Loi Estrosi : la logique sécuritaire vise ausi les grévistes

mardi 16 février 2010

Adoptée jeudi 11 février, la loi Estrosi veut dissuader les bandes de jeunes.

Ce faisant elle crée de nouvelles peines qui pourront être utilisées contre des grévistes.

La loi prétend protéger les enseignants en instaurant une circonstance aggravante lorsque des atteintes aux personnes sont commises « en raison de leurs fonctions » sur les enseignants ou les personnels travaillant dans les établissements d’enseignement scolaire.

Mais c’est l’article 7 qui pose le plus de problèmes. Il prévoit que « le fait de pénétrer ou de se maintenir dans l’enceinte d’un établissement d’enseignement scolaire sans y être habilité en vertu de dispositions législatives ou réglementaires ou y avoir été autorisé par les autorités compétentes, dans le but de troubler la tranquillité ou le bon ordre de l’établissement, est puni d’un an d’emprisonnement et de 7 500 € d’amende ».

Ces peines sont aggravées
- lorsque le délit est commis en réunion (3 ans de prison et 45 000 euros d’amende),
- par une personne porteuse d’une arme (5 ans de prison et 75 000 euros d’amende),
- et ou par plusieurs personnes dont l’une au moins est porteuse d’une arme (7 ans de prison et 100 000 euros d’amende).

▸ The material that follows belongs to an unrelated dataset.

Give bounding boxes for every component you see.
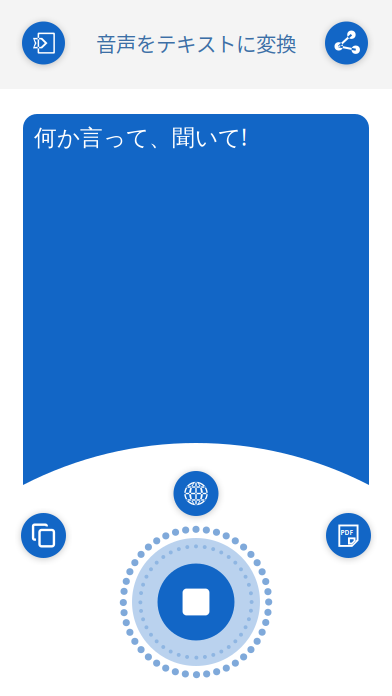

Pour Mme Éliane Assassi, sénatrice communiste du 93, "tels que sont rédigés certains articles, ils pourront être utilisés contre les syndicalistes…
Au prétexte de “sanctuariser” les établissements scolaires contre les intrusions, elle sanctionne d’un an d’emprisonnement “le fait de pénétrer ou de se maintenir dans l’enceinte d’un établissement d’enseignement scolaire”.

Qui est visé, sinon les manifestants qui occupent leur établissement ? »

Pour le socialiste Jacques Sueur, « l’article premier, en instituant une peine unique sans distinguer les faits selon la gravité des violences ou des dégradations projetées, viole le principe de proportionnalité de la peine au délit…

Cet article est également contraire au principe de légalité et à l’article 8 de la Déclaration des droits de l’homme et du citoyen, dont le Conseil constitutionnel a déduit que le législateur devait définir les infractions en termes clairs et précis ».

En instituant une pénalité collective, la loi violerait aussi les articles 8 et 9 de la Déclaration des droits de l’homme et du citoyen selon lesquels nul n’est punissable que de son propre fait.

Adoptée par les parlementaires UMP et nouveau centre, la loi devrait faire l’objet d’un recours devant le Conseil constitutionnel.